Hoy, sé que tengo derecho a poner mis propios límites para mi autocuidado.

No existían mujeres imposibles, solo hombres pendejos. Pero no me enseñó que aquello que yo llamaba “ligar” podía ser una forma de acoso y hostigamiento.

Hoy, sé que la mejor forma de ligar es aprender a recibir un “no” como respuesta.

Que no debía golpear a las mujeres por ser mujeres. Pero no me enseño que celar, gritar e intimidar son formas de violencia. Cuando me enojaba con mi novia, golpeaba la pared frente a ella, gruñía y agitaba las manos violentamente, haciéndola sentir temor hacia mi enojo.

Hoy, entiendo que tengo derecho a sentir miedo, enojo, tristeza y no me hacen menos hombre, y sentirlas no me obliga a hacerme daño, ni dañar a otras personas u objetos.
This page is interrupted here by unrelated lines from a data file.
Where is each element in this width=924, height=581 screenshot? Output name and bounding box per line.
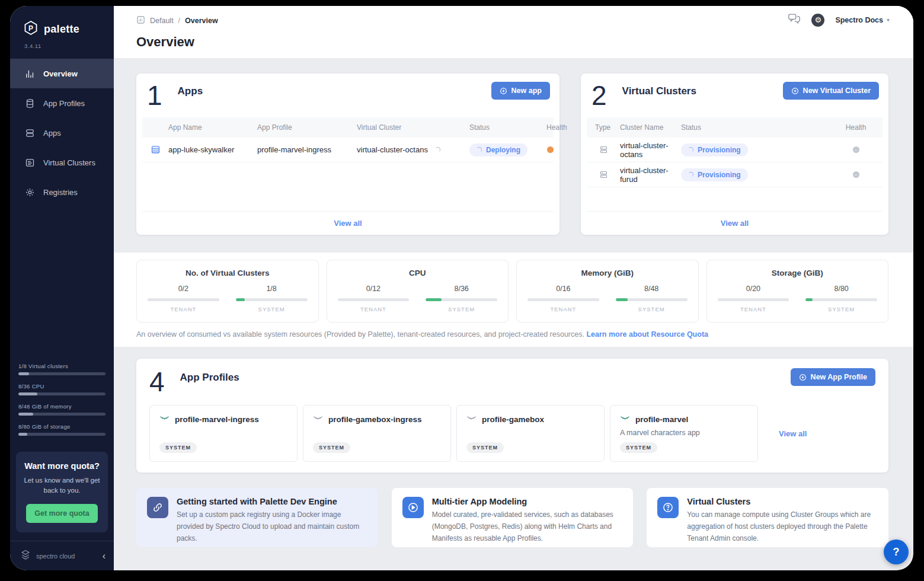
quota-promo: Want more quota? Let us know and we'll g… [16,452,108,533]
quota-system-label: SYSTEM [236,306,308,312]
sidebar-item-registries[interactable]: Registries [10,177,114,207]
status-badge: Provisioning [698,146,741,154]
sidebar-item-label: Overview [43,69,78,78]
sidebar-item-virtual-clusters[interactable]: Virtual Clusters [10,148,114,177]
clusters-table-header: Type Cluster Name Status Health [587,117,883,138]
database-icon [24,98,35,108]
page-title: Overview [136,34,890,50]
new-virtual-cluster-button[interactable]: New Virtual Cluster [783,82,879,100]
apps-count: 1 [147,82,162,109]
system-badge: SYSTEM [313,442,350,453]
new-app-button[interactable]: New app [491,82,550,100]
profiles-count: 4 [149,368,165,395]
content: 1 Apps New app App Name App Profile Virt… [114,58,913,570]
new-app-profile-label: New App Profile [811,373,867,381]
profile-card[interactable]: profile-gamebox-ingress SYSTEM [303,405,451,462]
sidebar-item-label: Registries [43,188,78,197]
brand: P palette [10,6,114,42]
usage-bar [18,372,105,375]
info-card-virtual-clusters[interactable]: Virtual Clusters You can manage compute … [647,488,888,547]
profile-icon [159,414,170,424]
cell-app-name: app-luke-skywalker [168,145,257,154]
apps-table: App Name App Profile Virtual Cluster Sta… [142,117,554,211]
settings-icon[interactable]: ⚙ [811,14,824,27]
usage-label: 1/8 Virtual clusters [18,363,105,369]
get-more-quota-button[interactable]: Get more quota [26,504,97,523]
usage-virtual-clusters: 1/8 Virtual clusters [18,363,105,375]
sidebar-item-overview[interactable]: Overview [10,59,114,88]
profile-name: profile-gamebox [482,415,544,424]
col-status: Status [469,123,546,132]
table-row[interactable]: app-luke-skywalker profile-marvel-ingres… [142,138,554,162]
profile-card[interactable]: profile-marvel A marvel characters app S… [610,405,758,462]
sidebar-item-label: App Profiles [43,99,85,108]
table-row[interactable]: virtual-cluster-furud Provisioning – [587,162,883,187]
sidebar-item-app-profiles[interactable]: App Profiles [10,88,114,118]
quota-tenant-value: 0/12 [338,285,410,293]
clusters-table: Type Cluster Name Status Health virtual-… [587,117,883,211]
profiles-view-all-link[interactable]: View all [779,429,807,438]
col-app-name: App Name [168,123,257,132]
table-row[interactable]: virtual-cluster-octans Provisioning – [587,138,883,162]
sidebar-item-label: Virtual Clusters [43,158,95,167]
info-card-title: Multi-tier App Modeling [432,497,623,506]
info-card-title: Getting started with Palette Dev Engine [177,497,367,506]
cluster-type-icon [587,170,620,179]
usage-bar [18,392,105,395]
sidebar-item-label: Apps [43,129,61,138]
quota-tenant-label: TENANT [527,306,599,312]
sidebar-nav: Overview App Profiles Apps Virtual Clust… [10,59,114,207]
quota-tenant-value: 0/2 [148,285,219,293]
resource-quota-link[interactable]: Learn more about Resource Quota [586,330,708,339]
feedback-chat-icon[interactable] [788,13,801,27]
quota-title: Memory (GiB) [527,269,688,277]
health-dot: – [853,146,859,153]
quota-bar [527,298,599,301]
breadcrumb-project[interactable]: Default [150,17,174,25]
chevron-down-icon: ▾ [887,17,890,23]
breadcrumb-separator: / [178,17,180,25]
palette-logo-icon: P [23,20,39,38]
quota-title: No. of Virtual Clusters [148,269,308,277]
svg-text:P: P [28,24,33,33]
quota-title: Storage (GiB) [718,269,878,277]
clusters-view-all-link[interactable]: View all [721,219,749,228]
quota-system-label: SYSTEM [426,306,497,312]
cell-app-profile: profile-marvel-ingress [257,145,357,154]
sidebar-item-apps[interactable]: Apps [10,118,114,148]
quota-tenant-label: TENANT [718,306,789,312]
apps-card: 1 Apps New app App Name App Profile Virt… [136,74,559,235]
apps-view-all-link[interactable]: View all [334,219,362,228]
usage-label: 8/80 GiB of storage [18,423,105,430]
status-badge: Deploying [486,146,520,154]
sidebar-collapse-icon[interactable]: ‹ [103,551,105,561]
project-icon [136,15,145,26]
profile-icon [466,414,477,424]
profile-icon [620,414,630,424]
usage-memory: 8/48 GiB of memory [18,403,105,416]
clusters-card-title: Virtual Clusters [622,85,696,97]
quota-bar [805,298,877,301]
apps-table-header: App Name App Profile Virtual Cluster Sta… [142,117,554,138]
info-card-app-modeling[interactable]: Multi-tier App Modeling Model curated, p… [392,488,634,547]
profile-card[interactable]: profile-gamebox SYSTEM [456,405,605,462]
app-profiles-card: 4 App Profiles New App Profile profile-m [136,359,888,473]
usage-storage: 8/80 GiB of storage [18,423,105,436]
help-button[interactable]: ? [884,540,909,564]
cell-virtual-cluster: virtual-cluster-octans [357,145,469,154]
quota-bar [338,298,410,301]
app-table-icon [142,145,168,155]
col-app-profile: App Profile [257,123,357,132]
usage-label: 8/48 GiB of memory [18,403,105,410]
quota-system-value: 8/36 [426,285,497,293]
main-area: ⚙ Spectro Docs ▾ Default / Overview Over… [114,6,913,570]
info-card-dev-engine[interactable]: Getting started with Palette Dev Engine … [136,488,378,547]
spectro-cloud-logo-icon [20,549,31,563]
profile-card[interactable]: profile-marvel-ingress SYSTEM [149,405,298,462]
quota-promo-title: Want more quota? [23,461,101,471]
spectro-docs-menu[interactable]: Spectro Docs ▾ [835,16,890,24]
new-app-profile-button[interactable]: New App Profile [791,368,875,386]
profile-description: A marvel characters app [620,429,748,437]
cell-health: – [829,171,883,178]
virtual-clusters-card: 2 Virtual Clusters New Virtual Cluster T… [581,74,888,235]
Que sólo existía un amor en la vida. Pero no me enseñó que cada vez que me gustaba alguien le ponía esa expectativa, haciéndome sentir frustrado cada vez que no las cumplía. Pensando en que mi infelicidad era por ella.

Hoy, aprendí a disfrutar el enamorarme de alguien con la intención de ser capaz de cuidar mis emociones y expectativas, al punto de crear vínculos significativos con estas personas, sin esperar nada a cambio.
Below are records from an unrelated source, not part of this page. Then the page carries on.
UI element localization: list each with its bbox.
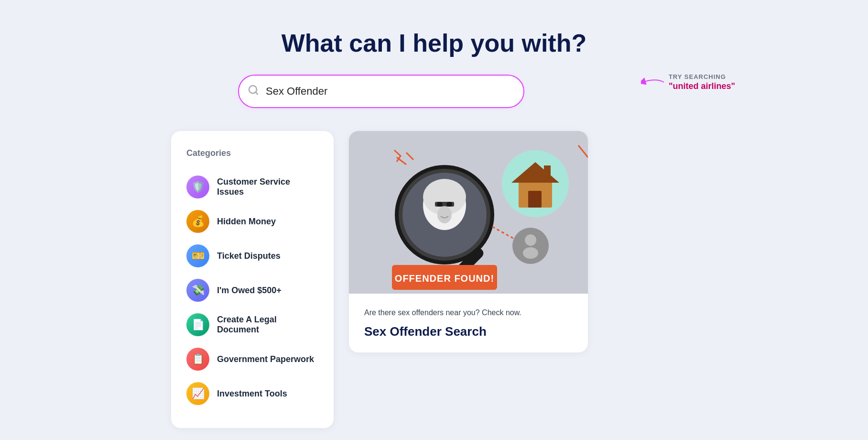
category-item-owed-money[interactable]: 💸 I'm Owed $500+ [186, 273, 318, 308]
svg-point-16 [437, 206, 452, 223]
result-illustration: OFFENDER FOUND! [349, 131, 588, 294]
arrow-icon [641, 77, 665, 88]
result-description: Are there sex offenders near you? Check … [364, 307, 573, 319]
svg-line-1 [256, 92, 258, 94]
category-label-owed-money: I'm Owed $500+ [217, 286, 282, 296]
categories-heading: Categories [186, 148, 318, 158]
svg-rect-7 [544, 165, 551, 179]
category-label-customer-service: Customer Service Issues [217, 177, 318, 197]
categories-panel: Categories 🛡️ Customer Service Issues 💰 … [171, 131, 334, 428]
category-icon-ticket-disputes: 🎫 [186, 244, 209, 267]
svg-point-19 [523, 247, 538, 259]
category-item-hidden-money[interactable]: 💰 Hidden Money [186, 204, 318, 239]
try-searching: TRY SEARCHING "united airlines" [641, 73, 735, 91]
result-body: Are there sex offenders near you? Check … [349, 294, 588, 352]
try-searching-value: "united airlines" [669, 81, 735, 91]
result-title: Sex Offender Search [364, 324, 573, 339]
category-icon-government: 📋 [186, 348, 209, 371]
svg-point-15 [446, 202, 452, 207]
categories-list: 🛡️ Customer Service Issues 💰 Hidden Mone… [186, 170, 318, 411]
category-label-investment: Investment Tools [217, 389, 287, 399]
result-image: OFFENDER FOUND! [349, 131, 588, 294]
search-input[interactable] [238, 75, 524, 108]
category-label-ticket-disputes: Ticket Disputes [217, 251, 281, 261]
svg-rect-6 [528, 191, 542, 208]
category-item-government[interactable]: 📋 Government Paperwork [186, 342, 318, 376]
result-card[interactable]: OFFENDER FOUND! Are there sex offenders … [349, 131, 588, 352]
category-item-ticket-disputes[interactable]: 🎫 Ticket Disputes [186, 239, 318, 273]
category-icon-legal-document: 📄 [186, 313, 209, 336]
category-item-investment[interactable]: 📈 Investment Tools [186, 376, 318, 411]
category-item-legal-document[interactable]: 📄 Create A Legal Document [186, 308, 318, 342]
category-label-hidden-money: Hidden Money [217, 217, 276, 227]
main-content: Categories 🛡️ Customer Service Issues 💰 … [171, 131, 697, 428]
category-label-legal-document: Create A Legal Document [217, 315, 318, 335]
category-icon-hidden-money: 💰 [186, 210, 209, 233]
svg-text:OFFENDER FOUND!: OFFENDER FOUND! [395, 273, 494, 284]
svg-point-14 [437, 202, 443, 207]
search-wrapper [238, 75, 524, 108]
category-icon-investment: 📈 [186, 382, 209, 405]
page-title: What can I help you with? [282, 29, 586, 57]
search-row: TRY SEARCHING "united airlines" [238, 75, 630, 108]
category-icon-owed-money: 💸 [186, 279, 209, 302]
search-icon [248, 84, 259, 99]
svg-point-18 [525, 234, 536, 246]
category-label-government: Government Paperwork [217, 354, 314, 364]
category-icon-customer-service: 🛡️ [186, 176, 209, 198]
try-searching-label: TRY SEARCHING [669, 73, 735, 80]
category-item-customer-service[interactable]: 🛡️ Customer Service Issues [186, 170, 318, 204]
Que el hombre podía llegar hasta donde la mujer permite. Pero no me enseñó que hay personas que pueden dar su consentimiento desde el miedo y la necesidad de protegerse.

Hoy, entiendo que el silencio de alguien puede decir muchas cosas, y que yo también puedo detenerme si siento que la situación en general no está bien.
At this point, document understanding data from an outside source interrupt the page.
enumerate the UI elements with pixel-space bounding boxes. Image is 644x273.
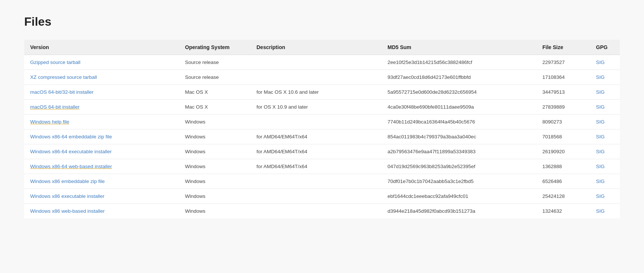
os-cell: Source release (179, 70, 251, 85)
page-container: Files Version Operating System Descripti… (9, 0, 635, 233)
table-row: Windows x86 web-based installerWindowsd3… (24, 204, 620, 219)
sig-link[interactable]: SIG (596, 89, 605, 95)
sig-link[interactable]: SIG (596, 134, 605, 139)
sig-link[interactable]: SIG (596, 60, 605, 65)
sig-link[interactable]: SIG (596, 208, 605, 214)
os-cell: Windows (179, 189, 251, 204)
description-cell (251, 115, 382, 129)
sig-link[interactable]: SIG (596, 149, 605, 154)
os-cell: Windows (179, 204, 251, 219)
description-cell: for OS X 10.9 and later (251, 100, 382, 115)
table-row: XZ compressed source tarballSource relea… (24, 70, 620, 85)
description-cell: for AMD64/EM64T/x64 (251, 144, 382, 159)
description-cell (251, 55, 382, 70)
sig-link[interactable]: SIG (596, 119, 605, 125)
os-cell: Source release (179, 55, 251, 70)
header-version: Version (24, 40, 179, 55)
table-header: Version Operating System Description MD5… (24, 40, 620, 55)
md5-cell: 047d19d2569c963b8253a9b2e52395ef (382, 159, 536, 174)
version-link[interactable]: macOS 64-bit/32-bit installer (30, 89, 93, 95)
table-row: Windows x86-64 executable installerWindo… (24, 144, 620, 159)
size-cell: 17108364 (536, 70, 590, 85)
version-link[interactable]: Windows x86-64 web-based installer (30, 164, 112, 169)
md5-cell: 854ac011983b4c799379a3baa3a040ec (382, 129, 536, 144)
size-cell: 1362888 (536, 159, 590, 174)
md5-cell: 5a95572715e0d600de28d6232c656954 (382, 85, 536, 100)
header-size: File Size (536, 40, 590, 55)
size-cell: 26190920 (536, 144, 590, 159)
version-link[interactable]: Gzipped source tarball (30, 60, 80, 65)
md5-cell: a2b79563476e9aa47f11899a53349383 (382, 144, 536, 159)
size-cell: 27839889 (536, 100, 590, 115)
sig-link[interactable]: SIG (596, 193, 605, 199)
header-description: Description (251, 40, 382, 55)
sig-link[interactable]: SIG (596, 179, 605, 184)
os-cell: Windows (179, 144, 251, 159)
version-link[interactable]: Windows x86 embeddable zip file (30, 179, 105, 184)
md5-cell: d3944e218a45d982f0abcd93b151273a (382, 204, 536, 219)
os-cell: Windows (179, 115, 251, 129)
table-body: Gzipped source tarballSource release2ee1… (24, 55, 620, 219)
description-cell (251, 174, 382, 189)
os-cell: Windows (179, 159, 251, 174)
version-link[interactable]: Windows x86-64 embeddable zip file (30, 134, 112, 139)
header-os: Operating System (179, 40, 251, 55)
size-cell: 1324632 (536, 204, 590, 219)
md5-cell: 70df01e7b0c1b7042aabb5a3c1e2fbd5 (382, 174, 536, 189)
description-cell (251, 189, 382, 204)
os-cell: Mac OS X (179, 85, 251, 100)
table-row: Windows x86 executable installerWindowse… (24, 189, 620, 204)
table-row: Gzipped source tarballSource release2ee1… (24, 55, 620, 70)
header-gpg: GPG (590, 40, 620, 55)
header-md5: MD5 Sum (382, 40, 536, 55)
table-row: Windows help fileWindows7740b11d249bca16… (24, 115, 620, 129)
description-cell: for AMD64/EM64T/x64 (251, 159, 382, 174)
table-row: Windows x86-64 web-based installerWindow… (24, 159, 620, 174)
version-link[interactable]: Windows x86-64 executable installer (30, 149, 112, 154)
version-link[interactable]: macOS 64-bit installer (30, 104, 80, 110)
version-link[interactable]: Windows x86 web-based installer (30, 208, 105, 214)
sig-link[interactable]: SIG (596, 164, 605, 169)
md5-cell: 93df27aec0cd18d6d42173e601ffbbfd (382, 70, 536, 85)
description-cell (251, 70, 382, 85)
sig-link[interactable]: SIG (596, 104, 605, 110)
description-cell: for AMD64/EM64T/x64 (251, 129, 382, 144)
os-cell: Mac OS X (179, 100, 251, 115)
version-link[interactable]: XZ compressed source tarball (30, 74, 97, 80)
version-link[interactable]: Windows x86 executable installer (30, 193, 105, 199)
page-title: Files (24, 15, 620, 29)
md5-cell: 2ee10f25e3d1b14215d56c3882486fcf (382, 55, 536, 70)
size-cell: 22973527 (536, 55, 590, 70)
version-link[interactable]: Windows help file (30, 119, 69, 125)
md5-cell: 7740b11d249bca16364f4a45b40c5676 (382, 115, 536, 129)
os-cell: Windows (179, 174, 251, 189)
size-cell: 8090273 (536, 115, 590, 129)
table-row: macOS 64-bit installerMac OS Xfor OS X 1… (24, 100, 620, 115)
files-table: Version Operating System Description MD5… (24, 40, 620, 218)
size-cell: 34479513 (536, 85, 590, 100)
sig-link[interactable]: SIG (596, 74, 605, 80)
description-cell: for Mac OS X 10.6 and later (251, 85, 382, 100)
md5-cell: 4ca0e30f48be690bfe80111daee9509a (382, 100, 536, 115)
size-cell: 25424128 (536, 189, 590, 204)
table-row: Windows x86 embeddable zip fileWindows70… (24, 174, 620, 189)
table-row: macOS 64-bit/32-bit installerMac OS Xfor… (24, 85, 620, 100)
md5-cell: ebf1644cdc1eeebacc92afa949cfc01 (382, 189, 536, 204)
size-cell: 6526486 (536, 174, 590, 189)
os-cell: Windows (179, 129, 251, 144)
table-row: Windows x86-64 embeddable zip fileWindow… (24, 129, 620, 144)
description-cell (251, 204, 382, 219)
size-cell: 7018568 (536, 129, 590, 144)
header-row: Version Operating System Description MD5… (24, 40, 620, 55)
Puede que muchas cosas que hice yo, u otros, no sean crímenes que puedan ser castigados por la ley. Pero se piensa que la violencia de género sólo es para acosadores sexuales, golpes, violadores, pederastas abusadores de infantes. Estuve mucho tiempo en un sistema que hacía ver estos comportamientos como algo normal. Hoy, que miles de mujeres alzan la voz, da miedo saber que pude ser víctima y victimario de dicha violencia. Aunque haya sido impactante, es importante aprender del dolor de otras personas. Que no por ser un delito no quiere decir que uno no merece ser alguien mejor que eso. Tengo derecho a pedir disculpas, así como ellas tienen derecho a no tener que aceptarlas y solo querer seguir con sus vidas. No es buscar ser un héroe, ni mártir; solo ser un humano, imperfecto, y con el ideal de querer seguir creciendo.

Soy un hombre en constante deconstrucción, privilegiado por tener una formación que me ha facilitado las herramientas para poder lograrlo, y quiero compartirlas. Eso quiere decir que me he roto varias veces para volverme a armar. Y pretendo seguir haciéndolo.